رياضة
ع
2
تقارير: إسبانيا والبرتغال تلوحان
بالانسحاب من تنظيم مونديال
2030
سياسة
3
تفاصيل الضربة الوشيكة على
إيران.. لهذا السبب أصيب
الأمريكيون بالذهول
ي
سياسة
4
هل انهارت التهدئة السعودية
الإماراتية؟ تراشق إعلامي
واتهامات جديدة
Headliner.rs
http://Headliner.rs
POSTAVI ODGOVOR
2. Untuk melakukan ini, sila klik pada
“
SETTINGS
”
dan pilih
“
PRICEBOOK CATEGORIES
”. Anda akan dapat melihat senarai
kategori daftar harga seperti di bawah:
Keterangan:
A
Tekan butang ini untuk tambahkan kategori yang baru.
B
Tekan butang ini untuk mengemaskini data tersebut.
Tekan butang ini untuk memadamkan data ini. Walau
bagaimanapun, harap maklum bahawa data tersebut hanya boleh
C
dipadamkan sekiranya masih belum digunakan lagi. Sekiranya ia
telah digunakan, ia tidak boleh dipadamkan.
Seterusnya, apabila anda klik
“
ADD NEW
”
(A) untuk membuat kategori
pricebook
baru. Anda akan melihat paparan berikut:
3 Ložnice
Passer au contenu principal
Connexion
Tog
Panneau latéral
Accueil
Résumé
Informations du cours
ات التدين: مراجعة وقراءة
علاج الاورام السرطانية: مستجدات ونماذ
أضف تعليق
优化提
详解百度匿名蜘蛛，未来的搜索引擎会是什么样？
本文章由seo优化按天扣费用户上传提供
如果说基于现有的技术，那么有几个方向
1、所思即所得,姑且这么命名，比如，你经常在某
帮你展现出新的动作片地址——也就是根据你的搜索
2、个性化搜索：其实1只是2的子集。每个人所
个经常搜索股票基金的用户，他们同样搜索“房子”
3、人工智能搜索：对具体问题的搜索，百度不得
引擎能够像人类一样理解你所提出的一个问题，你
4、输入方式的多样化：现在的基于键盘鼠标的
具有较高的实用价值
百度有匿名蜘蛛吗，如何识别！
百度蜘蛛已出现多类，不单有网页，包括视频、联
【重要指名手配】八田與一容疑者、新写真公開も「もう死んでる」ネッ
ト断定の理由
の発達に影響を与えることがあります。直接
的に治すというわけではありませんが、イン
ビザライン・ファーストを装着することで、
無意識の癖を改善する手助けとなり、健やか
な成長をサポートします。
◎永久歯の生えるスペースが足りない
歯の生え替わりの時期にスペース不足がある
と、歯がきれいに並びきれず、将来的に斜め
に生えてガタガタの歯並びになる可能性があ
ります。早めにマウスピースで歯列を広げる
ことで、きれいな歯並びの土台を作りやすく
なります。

- [WHAT IS REQUIRED]: Return, exactly as they stand, the lines from the start of the records above through the line with "PRICEBOOK CATEGORIES", both ends included, and no other lines.

- [ANSWER TO THIS EXERCISE]:
رياضة
ع
2
تقارير: إسبانيا والبرتغال تلوحان
بالانسحاب من تنظيم مونديال
2030
سياسة
3
تفاصيل الضربة الوشيكة على
إيران.. لهذا السبب أصيب
الأمريكيون بالذهول
ي
سياسة
4
هل انهارت التهدئة السعودية
الإماراتية؟ تراشق إعلامي
واتهامات جديدة
Headliner.rs
http://Headliner.rs
POSTAVI ODGOVOR
2. Untuk melakukan ini, sila klik pada
“
SETTINGS
”
dan pilih
“
PRICEBOOK CATEGORIES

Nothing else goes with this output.